Hmmm we've never approached the Irwin estate, even though all our work is about stingray sting prevention and treatment. We do need to make profit to stay in business, so it's not entirely charity. Maybe we should see how they feel though. I also worry about the optics of advertising so directly on somebody's death. Especially because none of our products would have prevented / helped in his scenario.
Anyways, it's a good idea, thanks for the push!
I hope you’re right!
As a backup, The Stinger or The Sting-Ray should also do well!
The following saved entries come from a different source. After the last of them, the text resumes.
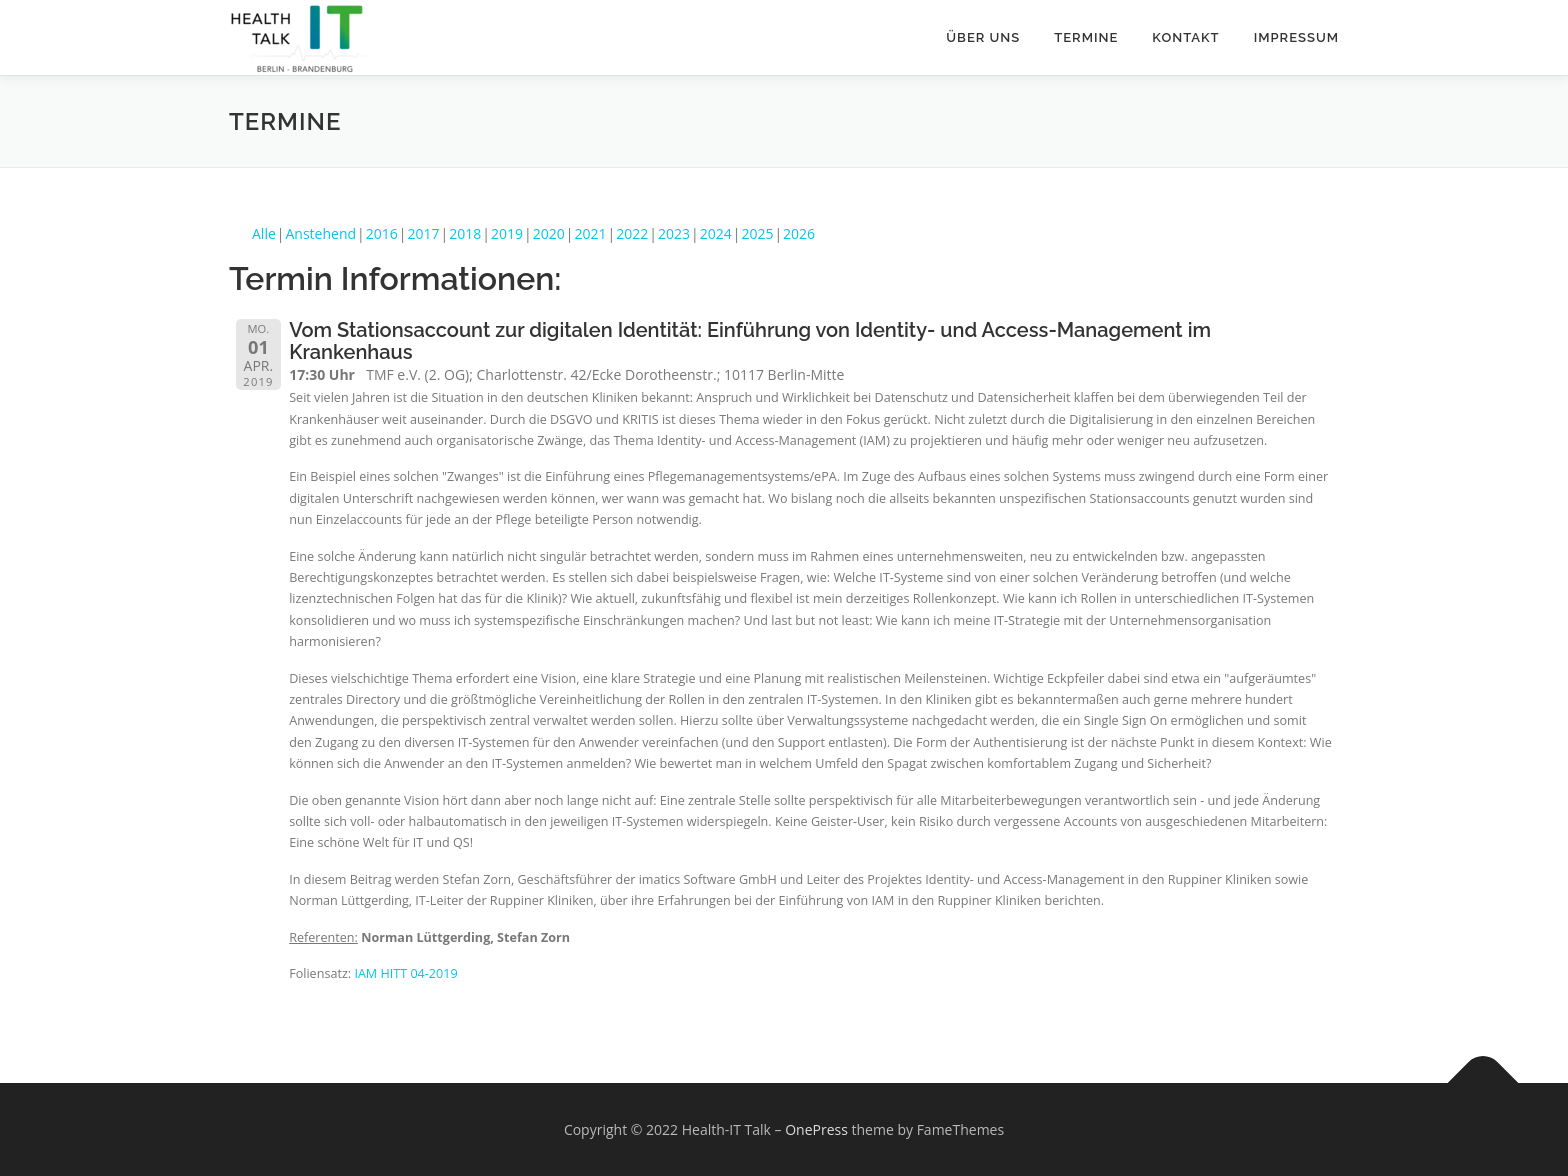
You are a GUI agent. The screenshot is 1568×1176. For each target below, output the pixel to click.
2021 (590, 233)
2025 (757, 233)
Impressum (1296, 37)
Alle (264, 233)
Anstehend (321, 233)
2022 (632, 233)
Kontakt (1185, 37)
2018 (465, 233)
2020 (549, 233)
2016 (382, 233)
Sting-ER could also work too
I'm working on a postcard maker for museum collection artworks in the creative commons. It's in a phase where I'm looking to get feedback from people who might like to use it. Right now it only sends mail in the US. I've integrated the Met, Cleveland Museum of Art and AIC, with an experimental feature for Wikimedia Commons.
You can find the CC0 postcard app here: https://sweetpost.art/ but if you want to go the extra step you can install the Chrome extension and see what comes up: https://chromewebstore.google.com/detail/new-tab-new-art/old...
edit to add Firefox addon: https://addons.mozilla.org/en-US/firefox/addon/new-tab-new-a...
If you want to send a postcard you can use the promo: 1BUCK to send a postcard for a dollar to whoever in US. Any feedback or questions are welcome.
Great idea! What/who are you using to print the postcards?
Thank you! Right now it's wired up to Lob to print/send postcards.